Question

Determine the coordinates of the vertex for each quadratic function and whether the parabola has a maximum or minimum. 4. y = x² +6x-2​

Answer 1

Answer:

minimum, coordinates of vertex: (-3,-11)

explanation:

$\sf y =x^2 +6x-2$

x coordinates on vertex:

solving steps:

• $\sf \dfrac{-b}{2a}$

• $\sf \dfrac{-6}{2(1)}$

• $\sf -3$

Find y-coordinate on vertex:

$\sf y =x^2 +6x-2$

$\sf y =(-3)^2 +6(-3)-2$

$\sf y =-11$

$\mathrm{If}\:a < 0,\:\mathrm{then\:the\:vertex\:is\:a\:maximum\:value}$

$\mathrm{If}\:a > 0,\:\mathrm{then\:the\:vertex\:is\:a\:minimum\:value}$

coordinates: (-3,-11) thus minimum

Answer 2

Answer:

vertex = (-3, -11)

minimum

Step-by-step explanation:

The vertex of a parabola is its turning point (stationary point).

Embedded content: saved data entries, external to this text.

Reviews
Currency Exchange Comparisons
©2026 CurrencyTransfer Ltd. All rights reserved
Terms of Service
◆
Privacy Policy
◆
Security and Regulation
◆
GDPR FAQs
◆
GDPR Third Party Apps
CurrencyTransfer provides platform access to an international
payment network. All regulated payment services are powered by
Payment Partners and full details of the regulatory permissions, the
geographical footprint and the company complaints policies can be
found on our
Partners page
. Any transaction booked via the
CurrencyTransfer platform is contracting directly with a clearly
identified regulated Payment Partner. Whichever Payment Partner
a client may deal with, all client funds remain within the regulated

Therefore, the x-coordinate of the vertex can be determined by differentiating the function, setting it zero and solving for x:

$\dfrac{dy}{dx}=2x+6$

$\dfrac{dy}{dx}=0\implies 2x+6=0 \implies x=-3$

Substitute found value for x into the original function to find the y-coordinate:

$\implies (-3)^2+6(-3)-2=-11$

Therefore, the vertex is (-3, -11)

As the leading term of the quadratic function ($x^2$) is positive, the parabola will open upwards, so the vertex is its minimum point.